How is your tender or proposal evaluated?

Understanding how tender scoring systems work

You can write better proposals or tender responses if you know how they will be scored. When a client assesses or evaluates a tender response or proposal they develop a scoring system for each criteria. An unbiased tender evaluation requires an appropriate scale to be chosen and an objective method used to give the score.

Usually each mandatory criterion or requirement is assessed first to make sure that the proposal complies with the minimum requirements. If you fail to meet one of the mandatory criteria your proposal will be rejected. After the “mandatories” are passed the desirable criteria are then assessed, scored and the totals added up (sometimes using a weighting system) to give an overall score.

Each criterion is assessed independently of the others, sometimes by different teams (hence it is important to repeat relevant information in the sections of the document). This means that there is no bias and that each criterion’s score is not influenced by other aspects of the tender.

Tender assessors will use one of several scoring scales in the tender evaluation depending on the nature of the project and how much information is used. Although the scoring scales vary it is important to understand that you will lose ground if you don’t provide strong answers and good corroboration or evidence. Here are a few of the tender scoring systems used in tender evaluation.

The Simple Scale—1 to 5 for tender evaluation

Sometimes a scale of 1 to 5 is used in the tender evaluation. Usually 1 represents non-compliance and 5 means exceeding requirements. It is used where compliance is absolute and perhaps not critical to success. That is proposals with less than full compliance are not penalised heavily and value-adding is not required.

1 point          NON-COMPLIANCE—does not meet the requirement

2 points         PARTIAL-COMPLIANCE—will only meet the requirement if significantly changed or improved

3 points         ALMOST-COMPLIANCE—only just meets the requirement and requires minor changes

4 points         BASIC-COMPLIANCE—meets the requirement except in marginal aspects

5 points         FULL COMPLIANCE—meets or exceeds the requirement in all respects

The Decile Scale—0 to 10 for tender evaluation

A wider range of scores is appropriate in a tender evaluation when there are fine degrees of difference between each tender. A scale from 1 to 10 provides greater scope to show differences between proposals.

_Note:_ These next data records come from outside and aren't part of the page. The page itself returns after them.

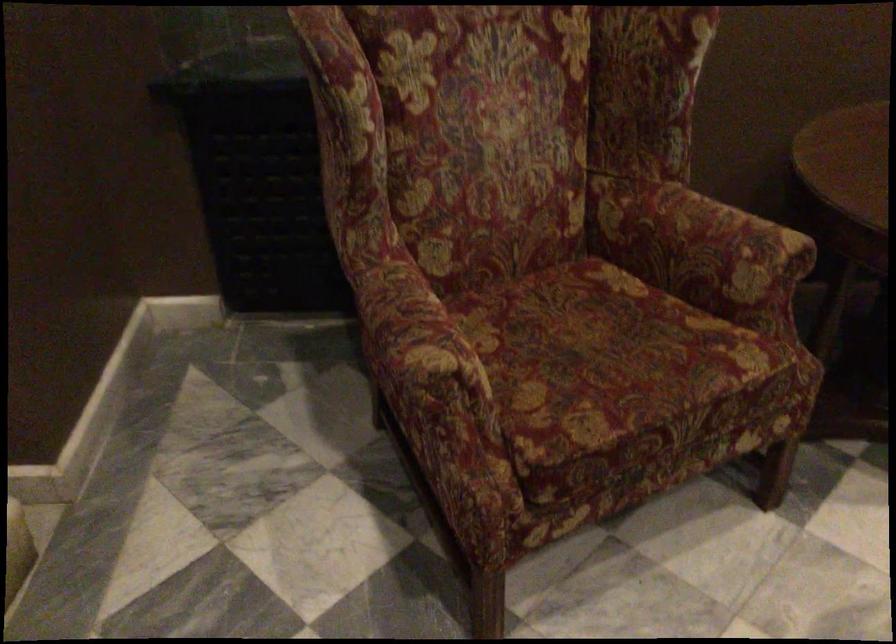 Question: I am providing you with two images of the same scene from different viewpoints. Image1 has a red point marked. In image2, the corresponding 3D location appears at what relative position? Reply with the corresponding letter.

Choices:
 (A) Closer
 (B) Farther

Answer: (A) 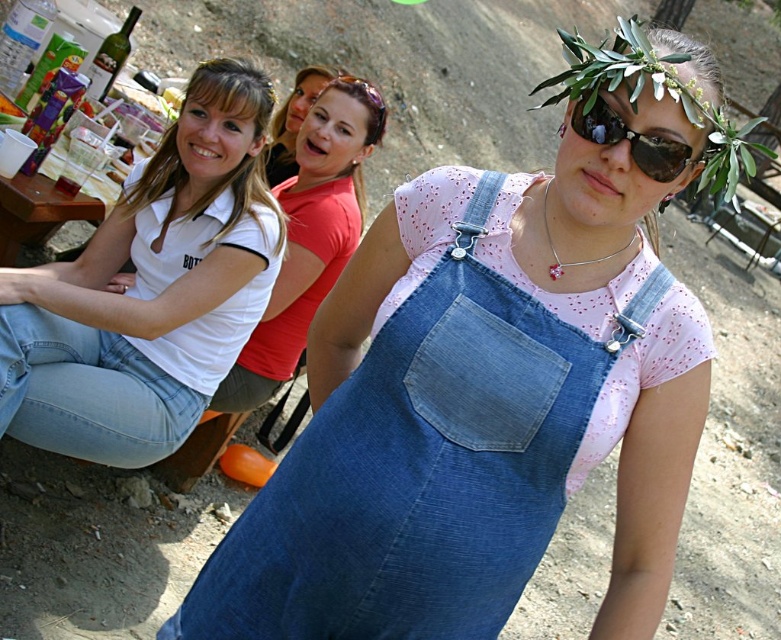 You are standing at the origin point in the image and see two points labeled as point (x=603, y=141) and point (x=287, y=128). Which point is closer to you?

Point (x=603, y=141) is in front of point (x=287, y=128), so it is closer to you. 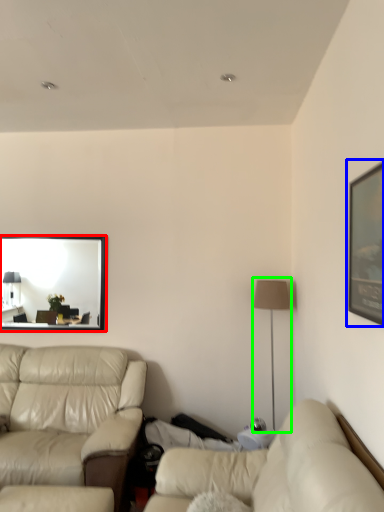 Question: Estimate the real-world distances between objects in this image. Which object is closer to mirror (highlighted by a red box), picture frame (highlighted by a blue box) or table lamp (highlighted by a green box)?

Choices:
 (A) picture frame
 (B) table lamp

Answer: (B) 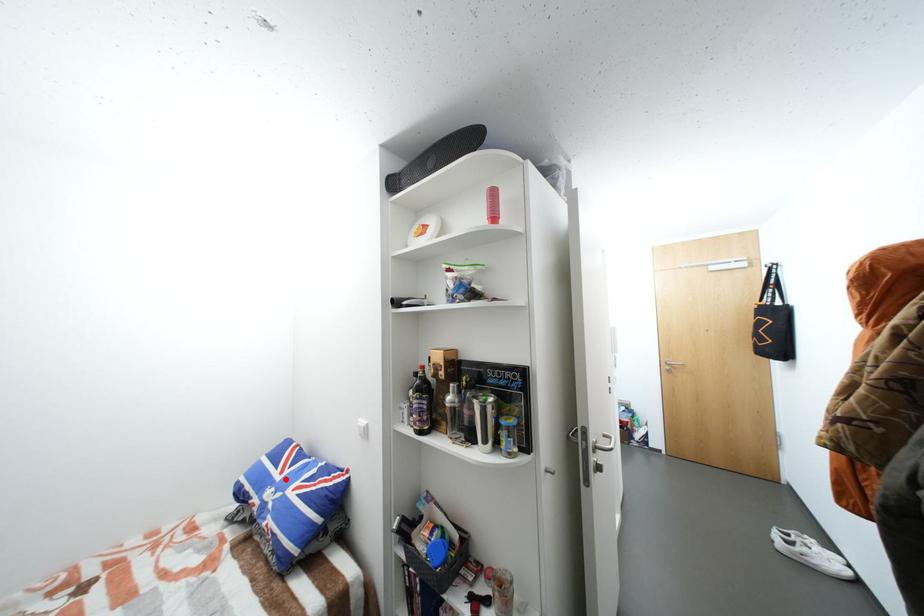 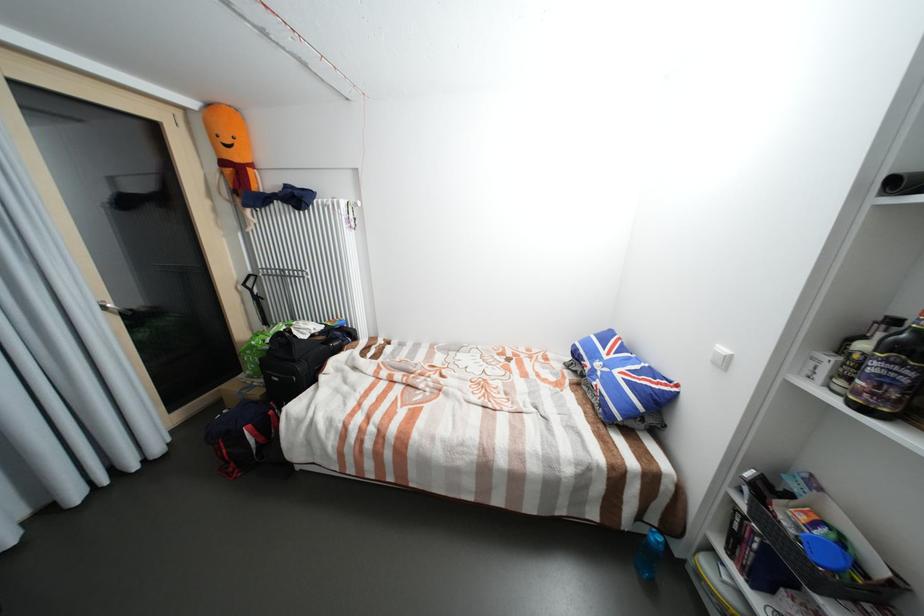 Locate, in the second image, the point that corresponds to the highlighted location in the first image.

(613, 358) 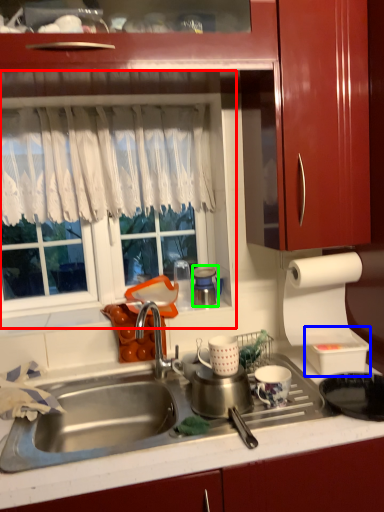 Question: Which object is positioned closest to window screen (highlighted by a red box)? Select from appliance (highlighted by a blue box) and appliance (highlighted by a green box).

Choices:
 (A) appliance
 (B) appliance

Answer: (B) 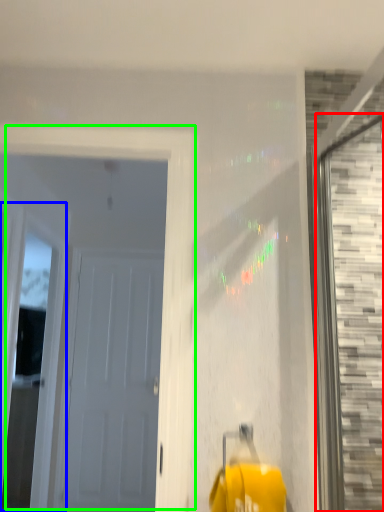 Question: Estimate the real-world distances between objects in this image. Which object is farther from window (highlighted by a red box), window (highlighted by a blue box) or door (highlighted by a green box)?

Choices:
 (A) window
 (B) door

Answer: (A) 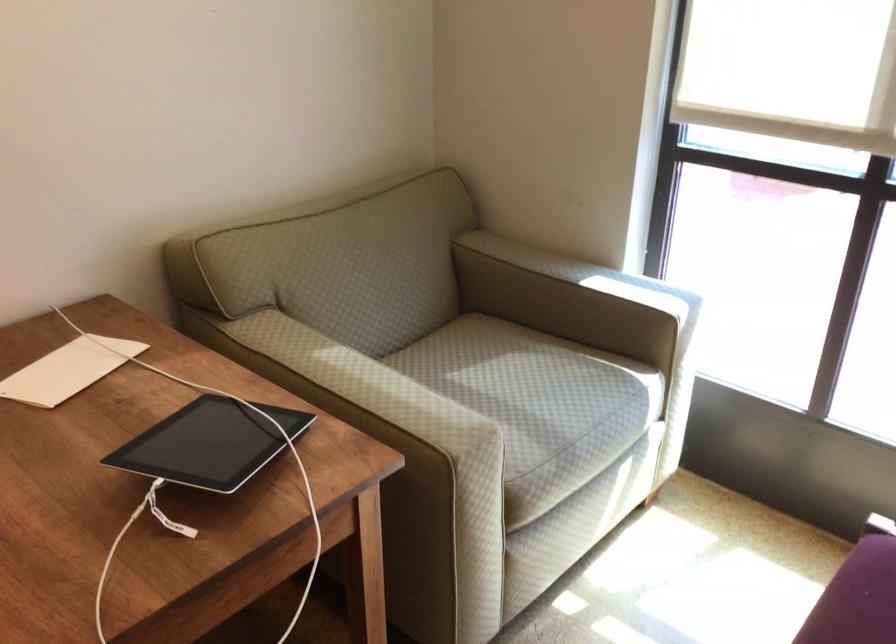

It rewards compliance and excellence and takes into account the weight of proof (which helps reduce the risk in the decision).

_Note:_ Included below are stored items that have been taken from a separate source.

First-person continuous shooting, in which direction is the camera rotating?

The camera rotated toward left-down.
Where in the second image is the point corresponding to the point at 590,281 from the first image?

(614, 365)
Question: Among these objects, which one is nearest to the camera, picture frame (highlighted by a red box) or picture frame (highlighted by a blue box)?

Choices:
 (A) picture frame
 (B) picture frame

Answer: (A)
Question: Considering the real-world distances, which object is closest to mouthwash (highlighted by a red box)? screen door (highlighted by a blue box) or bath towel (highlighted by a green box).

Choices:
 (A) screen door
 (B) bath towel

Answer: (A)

0           NON-COMPLIANCE—does not meet requirements in any respect and includes unsubstantiated claims about capability

1 – 2       UNSATISFACTORY—does not meet minimum requirements or is not adequately substantiated

3 – 4       MARGINAL—contains deficiencies that prevent full compliance with requirements

5 – 6       SATISFACTORY—contains minor deficiencies preventing full compliance

7           FULL COMPLIANCE—adequate and substantiated response to requirements

8           EXCEEDS COMPLIANCE—very satisfactory and well-substantiated response to requirements

9           SIGNIFICANTLY EXCEEDS COMPLIANCE—Excellent response that surpasses all requirements and is fully substantiated

10          OUTSTANDING COMPLIANCE—significantly exceeds the requirements, for example, by providing a new solution

The Percentage Scale—1 to 100 for tender evaluation

Another method of scoring tenders uses a scale from 1 to 100. It is similar to the 1 to 10 scoring system but allows a more nuanced assessment if necessary.

<60        Fails to meet the requirements—may reject this proposal

60-69      Meets requirements, but only just satisfactory for this criteria

70-79      Meets a number of the requirements of ideal proposal

80-89      Meets many of the requirements of ideal proposal

90-99     Meets most requirements of ideal proposal

100        Meets all requirements of an ideal proposal

Weighting the scores

There are different ways of weighting scores so that more important criteria get a higher value than the less important criteria. The simplest is to apply a multiplier, that is, multiply the score of the most important criteria with a high number and the least important with a low number before adding them up. We will look at weighting in a different post soon.